Dalam kurun waktu kurang dari setengah abad, raja dan rakyat Perlak secara sukarela menganti agama mereka dari Hindu-Buddha menjadi Islam.
Salah satu anak buah Nakhoda Khalifah kemudian mengawini puteri raja perlak dan melahirkan anak yang bernama Sayid Abdul Aziz yang kemudian memproklamirkan Kerajaan Perlak. Ibu kotanya yang semula bernama Bandar Perlak diubah menjadi Bandar Khalifah sebagai perhargaan terhadap Nakhoda Khalifah. (A. Hasymi, 1993:146-147).
B. TINJAUAN PUSTAKA
Menurut Hikayat Raja-raja Pasai (ditulis 1350 H), seorang ulama bernama Syekh Ismail datang dengan kapal dari Mekah via Malabar ke Pasai.
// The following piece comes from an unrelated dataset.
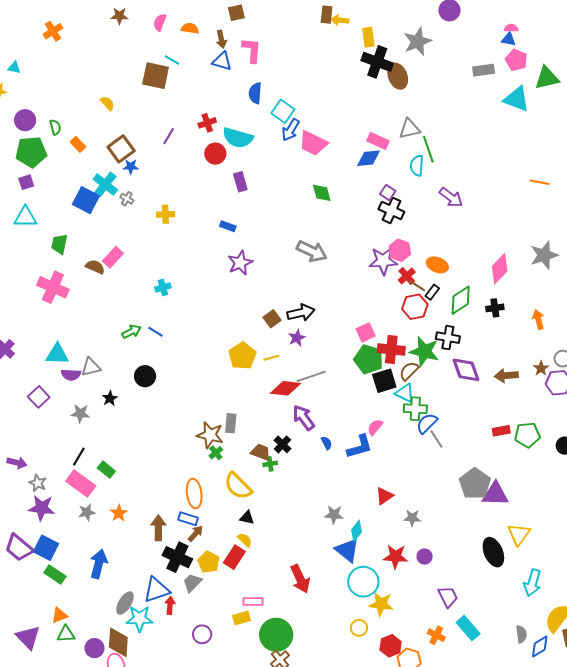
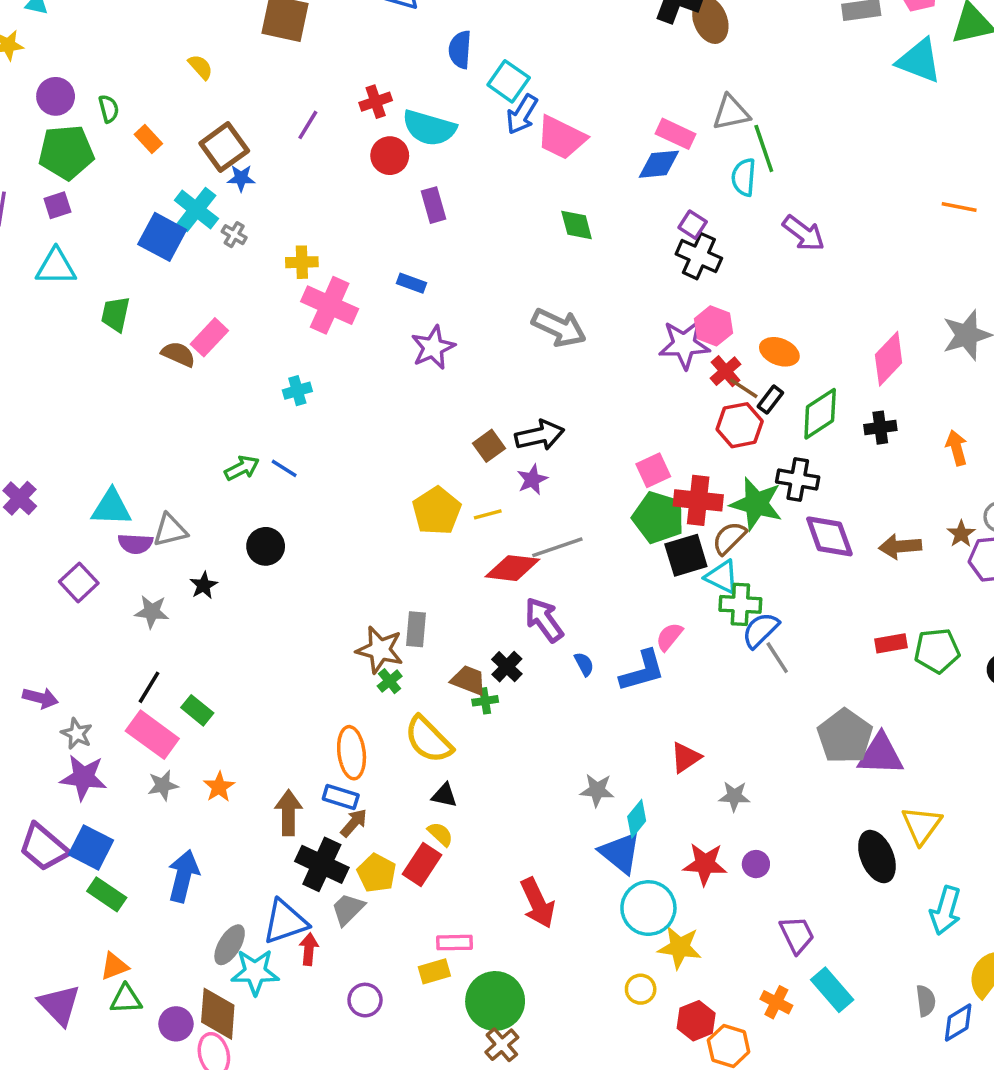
pink cross: (53, 287) -> (330, 305), moved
Ia berhasil mengislamkan Meurah Silu, penguasa setempat, yang kemudian berganti gelar dengan nama Malik Al-Shalih yang wafat pada tahun 1297 M. Seabad kemudian sekitar tahun 1414 M, menurut Sejarah Melayu (ditulis setelah 1500 M), penguasa Malaka juga telah diislamkan oleh Sayyid Abdul Aziz, seorang Arab dari Jeddah. Penguasa yang bernama semula Parameswara itu akhirnya berganti nama dan gelar Sultan Muhamamd Syah.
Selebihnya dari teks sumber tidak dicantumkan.